• PROBLEM TO SOLVE
Could you repeat exactly the lines below, from the line containing "I need the location" through the last one, both included, while leaving out any pictures?

═══ DATASET EXCERPTS ═══

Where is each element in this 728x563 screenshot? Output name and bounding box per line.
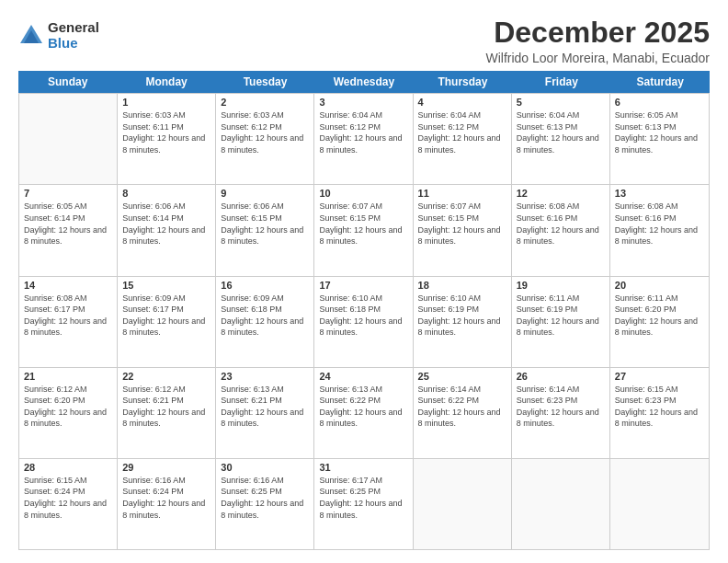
subtitle: Wilfrido Loor Moreira, Manabi, Ecuador: [485, 51, 710, 65]
day-info: Sunrise: 6:04 AM Sunset: 6:12 PM Dayligh…: [418, 109, 506, 155]
calendar-cell: 13Sunrise: 6:08 AM Sunset: 6:16 PM Dayli…: [610, 185, 709, 275]
day-number: 26: [517, 371, 605, 382]
calendar-cell: 11Sunrise: 6:07 AM Sunset: 6:15 PM Dayli…: [414, 185, 512, 275]
calendar-cell: 19Sunrise: 6:11 AM Sunset: 6:19 PM Dayli…: [512, 277, 610, 367]
day-info: Sunrise: 6:11 AM Sunset: 6:20 PM Dayligh…: [615, 293, 704, 339]
day-info: Sunrise: 6:06 AM Sunset: 6:14 PM Dayligh…: [122, 201, 210, 247]
calendar-cell: 4Sunrise: 6:04 AM Sunset: 6:12 PM Daylig…: [414, 94, 512, 184]
calendar-cell: [512, 459, 610, 549]
day-number: 18: [418, 280, 506, 291]
day-info: Sunrise: 6:14 AM Sunset: 6:23 PM Dayligh…: [517, 384, 605, 430]
header-day-friday: Friday: [512, 71, 610, 93]
calendar-cell: 7Sunrise: 6:05 AM Sunset: 6:14 PM Daylig…: [19, 185, 118, 275]
day-number: 9: [221, 188, 309, 199]
day-number: 17: [319, 280, 407, 291]
day-number: 10: [319, 188, 407, 199]
calendar-cell: 12Sunrise: 6:08 AM Sunset: 6:16 PM Dayli…: [512, 185, 610, 275]
day-info: Sunrise: 6:10 AM Sunset: 6:19 PM Dayligh…: [418, 293, 506, 339]
calendar-cell: 6Sunrise: 6:05 AM Sunset: 6:13 PM Daylig…: [610, 94, 709, 184]
day-info: Sunrise: 6:12 AM Sunset: 6:21 PM Dayligh…: [122, 384, 210, 430]
calendar-cell: 30Sunrise: 6:16 AM Sunset: 6:25 PM Dayli…: [216, 459, 314, 549]
day-number: 3: [319, 97, 407, 108]
calendar-row-2: 14Sunrise: 6:08 AM Sunset: 6:17 PM Dayli…: [19, 276, 709, 367]
day-number: 20: [615, 280, 704, 291]
day-number: 4: [418, 97, 506, 108]
calendar-cell: 9Sunrise: 6:06 AM Sunset: 6:15 PM Daylig…: [216, 185, 314, 275]
day-info: Sunrise: 6:05 AM Sunset: 6:13 PM Dayligh…: [615, 109, 704, 155]
day-info: Sunrise: 6:08 AM Sunset: 6:16 PM Dayligh…: [517, 201, 605, 247]
calendar-cell: 18Sunrise: 6:10 AM Sunset: 6:19 PM Dayli…: [414, 277, 512, 367]
day-number: 8: [122, 188, 210, 199]
day-info: Sunrise: 6:14 AM Sunset: 6:22 PM Dayligh…: [418, 384, 506, 430]
logo-blue: Blue: [48, 36, 99, 52]
day-number: 25: [418, 371, 506, 382]
day-number: 30: [221, 462, 309, 473]
day-number: 23: [221, 371, 309, 382]
calendar-cell: 29Sunrise: 6:16 AM Sunset: 6:24 PM Dayli…: [118, 459, 216, 549]
calendar-cell: 27Sunrise: 6:15 AM Sunset: 6:23 PM Dayli…: [610, 368, 709, 458]
calendar-cell: 15Sunrise: 6:09 AM Sunset: 6:17 PM Dayli…: [118, 277, 216, 367]
day-info: Sunrise: 6:04 AM Sunset: 6:12 PM Dayligh…: [319, 109, 407, 155]
day-number: 6: [615, 97, 704, 108]
page: General Blue December 2025 Wilfrido Loor…: [0, 0, 728, 563]
header-day-sunday: Sunday: [18, 71, 117, 93]
logo: General Blue: [18, 20, 99, 51]
calendar-cell: 5Sunrise: 6:04 AM Sunset: 6:13 PM Daylig…: [512, 94, 610, 184]
day-number: 29: [122, 462, 210, 473]
calendar-cell: 21Sunrise: 6:12 AM Sunset: 6:20 PM Dayli…: [19, 368, 118, 458]
calendar-cell: 14Sunrise: 6:08 AM Sunset: 6:17 PM Dayli…: [19, 277, 118, 367]
calendar-cell: [414, 459, 512, 549]
calendar-cell: 20Sunrise: 6:11 AM Sunset: 6:20 PM Dayli…: [610, 277, 709, 367]
logo-general: General: [48, 20, 99, 36]
calendar-cell: 24Sunrise: 6:13 AM Sunset: 6:22 PM Dayli…: [314, 368, 413, 458]
calendar-cell: 28Sunrise: 6:15 AM Sunset: 6:24 PM Dayli…: [19, 459, 118, 549]
day-info: Sunrise: 6:07 AM Sunset: 6:15 PM Dayligh…: [319, 201, 407, 247]
calendar-cell: 1Sunrise: 6:03 AM Sunset: 6:11 PM Daylig…: [118, 94, 216, 184]
calendar: SundayMondayTuesdayWednesdayThursdayFrid…: [18, 71, 710, 550]
header-day-thursday: Thursday: [414, 71, 512, 93]
title-block: December 2025 Wilfrido Loor Moreira, Man…: [485, 17, 710, 65]
logo-text: General Blue: [48, 20, 99, 51]
calendar-row-1: 7Sunrise: 6:05 AM Sunset: 6:14 PM Daylig…: [19, 184, 709, 275]
day-number: 31: [319, 462, 407, 473]
day-number: 1: [122, 97, 210, 108]
day-number: 5: [517, 97, 605, 108]
day-number: 19: [517, 280, 605, 291]
logo-icon: [18, 23, 44, 49]
day-info: Sunrise: 6:09 AM Sunset: 6:17 PM Dayligh…: [122, 293, 210, 339]
day-info: Sunrise: 6:16 AM Sunset: 6:24 PM Dayligh…: [122, 475, 210, 521]
calendar-header: SundayMondayTuesdayWednesdayThursdayFrid…: [18, 71, 710, 93]
day-number: 13: [615, 188, 704, 199]
day-info: Sunrise: 6:13 AM Sunset: 6:21 PM Dayligh…: [221, 384, 309, 430]
calendar-cell: 10Sunrise: 6:07 AM Sunset: 6:15 PM Dayli…: [314, 185, 413, 275]
day-info: Sunrise: 6:06 AM Sunset: 6:15 PM Dayligh…: [221, 201, 309, 247]
day-number: 12: [517, 188, 605, 199]
day-info: Sunrise: 6:15 AM Sunset: 6:24 PM Dayligh…: [24, 475, 112, 521]
day-info: Sunrise: 6:17 AM Sunset: 6:25 PM Dayligh…: [319, 475, 407, 521]
day-info: Sunrise: 6:04 AM Sunset: 6:13 PM Dayligh…: [517, 109, 605, 155]
day-number: 21: [24, 371, 112, 382]
calendar-cell: 8Sunrise: 6:06 AM Sunset: 6:14 PM Daylig…: [118, 185, 216, 275]
calendar-cell: [19, 94, 118, 184]
day-info: Sunrise: 6:12 AM Sunset: 6:20 PM Dayligh…: [24, 384, 112, 430]
day-number: 2: [221, 97, 309, 108]
calendar-cell: 2Sunrise: 6:03 AM Sunset: 6:12 PM Daylig…: [216, 94, 314, 184]
day-info: Sunrise: 6:10 AM Sunset: 6:18 PM Dayligh…: [319, 293, 407, 339]
day-info: Sunrise: 6:15 AM Sunset: 6:23 PM Dayligh…: [615, 384, 704, 430]
header-day-saturday: Saturday: [611, 71, 710, 93]
calendar-cell: 26Sunrise: 6:14 AM Sunset: 6:23 PM Dayli…: [512, 368, 610, 458]
calendar-row-3: 21Sunrise: 6:12 AM Sunset: 6:20 PM Dayli…: [19, 367, 709, 458]
calendar-row-4: 28Sunrise: 6:15 AM Sunset: 6:24 PM Dayli…: [19, 458, 709, 549]
day-number: 16: [221, 280, 309, 291]
calendar-row-0: 1Sunrise: 6:03 AM Sunset: 6:11 PM Daylig…: [19, 93, 709, 184]
day-number: 28: [24, 462, 112, 473]
day-number: 7: [24, 188, 112, 199]
calendar-cell: 25Sunrise: 6:14 AM Sunset: 6:22 PM Dayli…: [414, 368, 512, 458]
day-info: Sunrise: 6:05 AM Sunset: 6:14 PM Dayligh…: [24, 201, 112, 247]
header-day-tuesday: Tuesday: [216, 71, 314, 93]
calendar-cell: 23Sunrise: 6:13 AM Sunset: 6:21 PM Dayli…: [216, 368, 314, 458]
calendar-cell: [610, 459, 709, 549]
calendar-cell: 17Sunrise: 6:10 AM Sunset: 6:18 PM Dayli…: [314, 277, 413, 367]
day-info: Sunrise: 6:03 AM Sunset: 6:11 PM Dayligh…: [122, 109, 210, 155]
header: General Blue December 2025 Wilfrido Loor…: [18, 17, 710, 65]
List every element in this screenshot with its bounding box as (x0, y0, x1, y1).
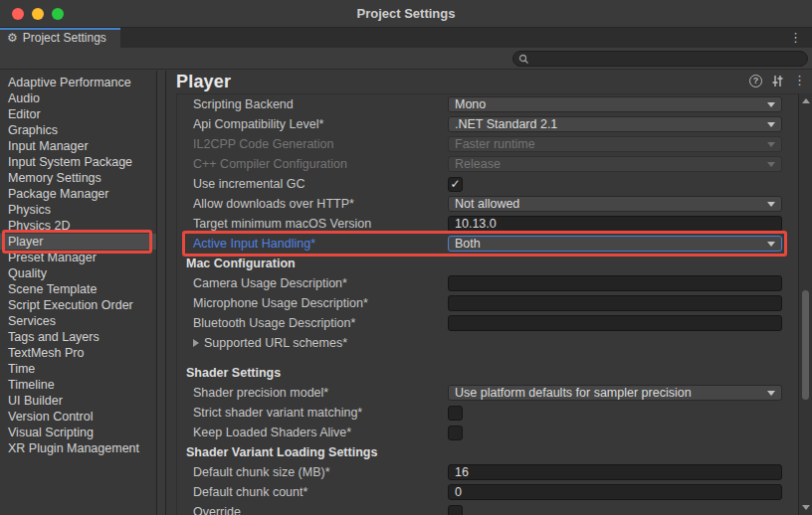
sidebar-item-time[interactable]: Time (0, 361, 156, 377)
setting-label: Allow downloads over HTTP* (193, 197, 448, 211)
settings-row-default-chunk-size-mb: Default chunk size (MB)* (177, 462, 798, 482)
section-header: Shader Settings (186, 366, 281, 380)
dropdown-value: Mono (455, 97, 486, 111)
vertical-scrollbar[interactable] (798, 93, 812, 515)
strict-shader-variant-matching-checkbox[interactable] (448, 406, 463, 421)
sidebar-item-visual-scripting[interactable]: Visual Scripting (0, 425, 156, 440)
settings-row-api-compatibility-level: Api Compatibility Level*.NET Standard 2.… (177, 114, 798, 134)
override-checkbox[interactable] (448, 505, 463, 515)
camera-usage-description-field[interactable] (448, 275, 782, 291)
scrollbar-thumb[interactable] (802, 290, 809, 400)
setting-label: Microphone Usage Description* (193, 296, 448, 310)
sidebar-item-tags-and-layers[interactable]: Tags and Layers (0, 329, 156, 345)
dropdown-value: Release (455, 157, 501, 171)
titlebar: Project Settings (0, 0, 812, 28)
section-spacer (177, 353, 798, 363)
il2cpp-code-generation-dropdown[interactable]: Faster runtime (448, 136, 782, 152)
sidebar-item-version-control[interactable]: Version Control (0, 409, 156, 425)
sidebar-item-player[interactable]: Player (0, 234, 156, 250)
setting-label: IL2CPP Code Generation (193, 137, 448, 151)
keep-loaded-shaders-alive-checkbox[interactable] (448, 426, 463, 440)
dropdown-value: Use platform defaults for sampler precis… (455, 386, 692, 400)
sidebar-item-textmesh-pro[interactable]: TextMesh Pro (0, 345, 156, 361)
setting-label: Strict shader variant matching* (193, 406, 448, 420)
api-compatibility-level-dropdown[interactable]: .NET Standard 2.1 (448, 116, 782, 132)
target-minimum-macos-version-field[interactable] (448, 216, 782, 232)
default-chunk-size-mb-field[interactable] (448, 464, 782, 480)
settings-row-mac-configuration: Mac Configuration (177, 254, 798, 273)
settings-row-override: Override (177, 502, 798, 515)
setting-label: Default chunk count* (193, 485, 448, 499)
sidebar-scrollbar-track[interactable] (156, 71, 166, 515)
shader-precision-model-dropdown[interactable]: Use platform defaults for sampler precis… (448, 385, 782, 401)
settings-row-use-incremental-gc: Use incremental GC✓ (177, 174, 798, 194)
setting-label: Active Input Handling* (193, 237, 448, 251)
settings-row-shader-variant-loading-settings: Shader Variant Loading Settings (177, 442, 798, 462)
sidebar-item-services[interactable]: Services (0, 313, 156, 329)
settings-row-c-compiler-configuration: C++ Compiler ConfigurationRelease (177, 154, 798, 174)
search-input[interactable] (529, 53, 788, 65)
content-row: Scripting BackendMonoApi Compatibility L… (166, 93, 812, 515)
sidebar-item-physics[interactable]: Physics (0, 202, 156, 218)
sidebar-item-package-manager[interactable]: Package Manager (0, 186, 156, 202)
field-zone: Both (448, 236, 782, 252)
field-zone: .NET Standard 2.1 (448, 116, 782, 132)
search-box[interactable] (512, 51, 808, 67)
setting-label: Bluetooth Usage Description* (193, 316, 448, 330)
sidebar-item-editor[interactable]: Editor (0, 106, 156, 122)
sidebar-item-memory-settings[interactable]: Memory Settings (0, 170, 156, 186)
dropdown-value: Not allowed (455, 197, 519, 211)
scroll-down-arrow-icon[interactable] (802, 505, 810, 510)
bluetooth-usage-description-field[interactable] (448, 315, 782, 331)
scripting-backend-dropdown[interactable]: Mono (448, 96, 782, 112)
header-icons: ? ⋮ (749, 74, 806, 87)
dropdown-value: Faster runtime (455, 137, 535, 151)
dropdown-arrow-icon (767, 142, 775, 147)
default-chunk-count-field[interactable] (448, 484, 782, 500)
c-compiler-configuration-dropdown[interactable]: Release (448, 156, 782, 172)
sidebar-item-input-system-package[interactable]: Input System Package (0, 154, 156, 170)
dropdown-arrow-icon (767, 391, 775, 396)
field-zone (448, 484, 782, 500)
sidebar-item-script-execution-order[interactable]: Script Execution Order (0, 297, 156, 313)
dropdown-arrow-icon (767, 242, 775, 247)
scroll-up-arrow-icon[interactable] (802, 98, 810, 103)
sidebar-item-physics-2d[interactable]: Physics 2D (0, 218, 156, 234)
dropdown-arrow-icon (767, 122, 775, 127)
microphone-usage-description-field[interactable] (448, 295, 782, 311)
sidebar-item-scene-template[interactable]: Scene Template (0, 281, 156, 297)
sidebar-item-xr-plugin-management[interactable]: XR Plugin Management (0, 440, 156, 456)
project-settings-window: Project Settings ⚙ Project Settings ⋮ Ad… (0, 0, 812, 515)
page-menu-kebab-icon[interactable]: ⋮ (793, 74, 806, 87)
foldout-arrow-icon[interactable] (193, 339, 199, 347)
sidebar-item-quality[interactable]: Quality (0, 265, 156, 281)
sidebar-item-input-manager[interactable]: Input Manager (0, 138, 156, 154)
allow-downloads-over-http-dropdown[interactable]: Not allowed (448, 196, 782, 212)
page-title: Player (176, 72, 231, 92)
checkmark-icon: ✓ (450, 177, 460, 191)
settings-row-supported-url-schemes: Supported URL schemes* (177, 333, 798, 353)
dropdown-arrow-icon (767, 102, 775, 107)
sidebar-item-preset-manager[interactable]: Preset Manager (0, 250, 156, 265)
settings-row-shader-settings: Shader Settings (177, 363, 798, 383)
sidebar-item-timeline[interactable]: Timeline (0, 377, 156, 393)
setting-label: Shader precision model* (193, 386, 448, 400)
tab-menu-kebab-icon[interactable]: ⋮ (785, 28, 806, 48)
field-zone (448, 216, 782, 232)
main-pane: Player ? ⋮ Scripting BackendMonoApi Comp… (166, 71, 812, 515)
active-input-handling-dropdown[interactable]: Both (448, 236, 782, 252)
sidebar-item-ui-builder[interactable]: UI Builder (0, 393, 156, 409)
use-incremental-gc-checkbox[interactable]: ✓ (448, 177, 463, 192)
tab-strip: ⚙ Project Settings ⋮ (0, 28, 812, 48)
sidebar-item-audio[interactable]: Audio (0, 90, 156, 106)
dropdown-value: .NET Standard 2.1 (455, 117, 557, 131)
presets-icon[interactable] (771, 75, 784, 87)
help-icon[interactable]: ? (749, 75, 762, 87)
field-zone (448, 505, 782, 515)
field-zone: Not allowed (448, 196, 782, 212)
sidebar-item-graphics[interactable]: Graphics (0, 122, 156, 138)
tab-project-settings[interactable]: ⚙ Project Settings (0, 28, 120, 48)
settings-row-target-minimum-macos-version: Target minimum macOS Version (177, 214, 798, 234)
setting-label: Target minimum macOS Version (193, 217, 448, 231)
sidebar-item-adaptive-performance[interactable]: Adaptive Performance (0, 75, 156, 90)
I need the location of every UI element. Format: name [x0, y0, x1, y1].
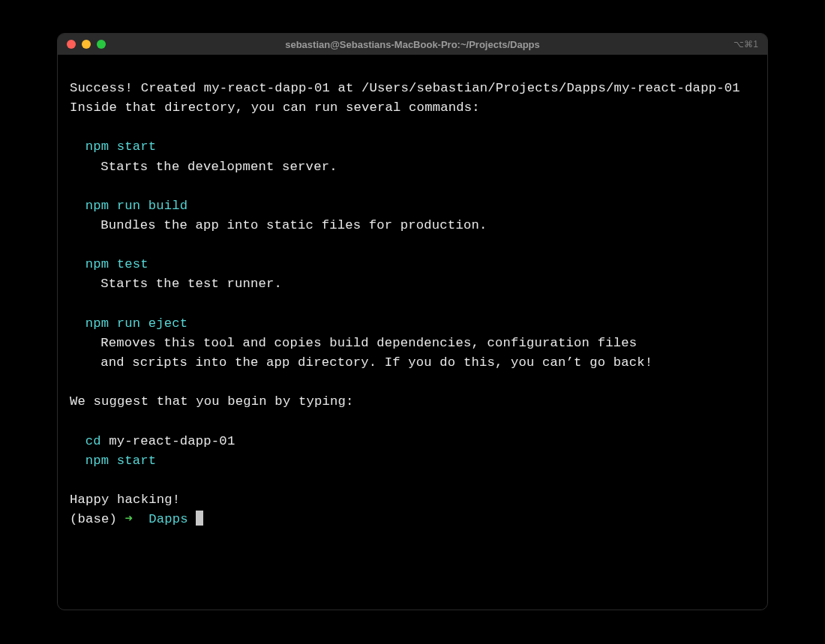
prompt-arrow-icon: ➜ [125, 512, 149, 526]
blank-line [70, 118, 755, 137]
command-description: Starts the test runner. [70, 274, 755, 294]
blank-line [70, 412, 755, 431]
command-label: npm start [70, 137, 755, 157]
prompt-line[interactable]: (base) ➜ Dapps [70, 510, 755, 529]
command-label: npm run eject [70, 314, 755, 334]
command-label: npm test [70, 255, 755, 274]
suggested-command: npm start [70, 451, 755, 471]
blank-line [70, 295, 755, 314]
blank-line [70, 471, 755, 490]
terminal-output[interactable]: Success! Created my-react-dapp-01 at /Us… [58, 55, 767, 610]
prompt-cwd: Dapps [148, 512, 188, 526]
blank-line [70, 235, 755, 255]
prompt-env: (base) [70, 512, 125, 526]
window-shortcut-indicator: ⌥⌘1 [734, 39, 758, 49]
minimize-icon[interactable] [82, 40, 91, 49]
cd-arg: my-react-dapp-01 [101, 434, 236, 448]
blank-line [70, 177, 755, 196]
cursor-icon [196, 511, 203, 526]
command-description: Removes this tool and copies build depen… [70, 334, 755, 353]
output-line: Happy hacking! [70, 490, 755, 510]
output-line: Inside that directory, you can run sever… [70, 98, 755, 118]
traffic-lights [67, 40, 106, 49]
output-line: Success! Created my-react-dapp-01 at /Us… [70, 79, 755, 98]
close-icon[interactable] [67, 40, 76, 49]
cd-command: cd [86, 434, 101, 448]
window-title: sebastian@Sebastians-MacBook-Pro:~/Proje… [285, 39, 540, 50]
suggested-command: cd my-react-dapp-01 [70, 432, 755, 451]
command-description: and scripts into the app directory. If y… [70, 353, 755, 373]
command-description: Bundles the app into static files for pr… [70, 216, 755, 235]
command-description: Starts the development server. [70, 157, 755, 177]
terminal-window: sebastian@Sebastians-MacBook-Pro:~/Proje… [57, 33, 768, 610]
blank-line [70, 373, 755, 392]
output-line: We suggest that you begin by typing: [70, 392, 755, 412]
titlebar[interactable]: sebastian@Sebastians-MacBook-Pro:~/Proje… [58, 34, 767, 55]
maximize-icon[interactable] [97, 40, 106, 49]
command-label: npm run build [70, 196, 755, 216]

═══

• RESPONSE TO THIS TASK
I need the location of every UI element. Format: name [x0, y0, x1, y1].
prompt-arrow-icon: ➜ [125, 512, 149, 526]
blank-line [70, 118, 755, 137]
command-description: Starts the test runner. [70, 274, 755, 294]
blank-line [70, 412, 755, 431]
command-label: npm start [70, 137, 755, 157]
prompt-line[interactable]: (base) ➜ Dapps [70, 510, 755, 529]
command-label: npm run eject [70, 314, 755, 334]
command-label: npm test [70, 255, 755, 274]
suggested-command: npm start [70, 451, 755, 471]
blank-line [70, 295, 755, 314]
blank-line [70, 471, 755, 490]
terminal-output[interactable]: Success! Created my-react-dapp-01 at /Us… [58, 55, 767, 610]
prompt-cwd: Dapps [148, 512, 188, 526]
blank-line [70, 235, 755, 255]
prompt-env: (base) [70, 512, 125, 526]
window-shortcut-indicator: ⌥⌘1 [734, 39, 758, 49]
minimize-icon[interactable] [82, 40, 91, 49]
cd-arg: my-react-dapp-01 [101, 434, 236, 448]
blank-line [70, 177, 755, 196]
cursor-icon [196, 511, 203, 526]
command-description: Removes this tool and copies build depen… [70, 334, 755, 353]
output-line: Happy hacking! [70, 490, 755, 510]
output-line: Inside that directory, you can run sever… [70, 98, 755, 118]
traffic-lights [67, 40, 106, 49]
output-line: Success! Created my-react-dapp-01 at /Us… [70, 79, 755, 98]
close-icon[interactable] [67, 40, 76, 49]
cd-command: cd [86, 434, 101, 448]
window-title: sebastian@Sebastians-MacBook-Pro:~/Proje… [285, 39, 540, 50]
suggested-command: cd my-react-dapp-01 [70, 432, 755, 451]
command-description: and scripts into the app directory. If y… [70, 353, 755, 373]
command-description: Bundles the app into static files for pr… [70, 216, 755, 235]
command-description: Starts the development server. [70, 157, 755, 177]
terminal-window: sebastian@Sebastians-MacBook-Pro:~/Proje… [57, 33, 768, 610]
blank-line [70, 373, 755, 392]
output-line: We suggest that you begin by typing: [70, 392, 755, 412]
titlebar[interactable]: sebastian@Sebastians-MacBook-Pro:~/Proje… [58, 34, 767, 55]
maximize-icon[interactable] [97, 40, 106, 49]
command-label: npm run build [70, 196, 755, 216]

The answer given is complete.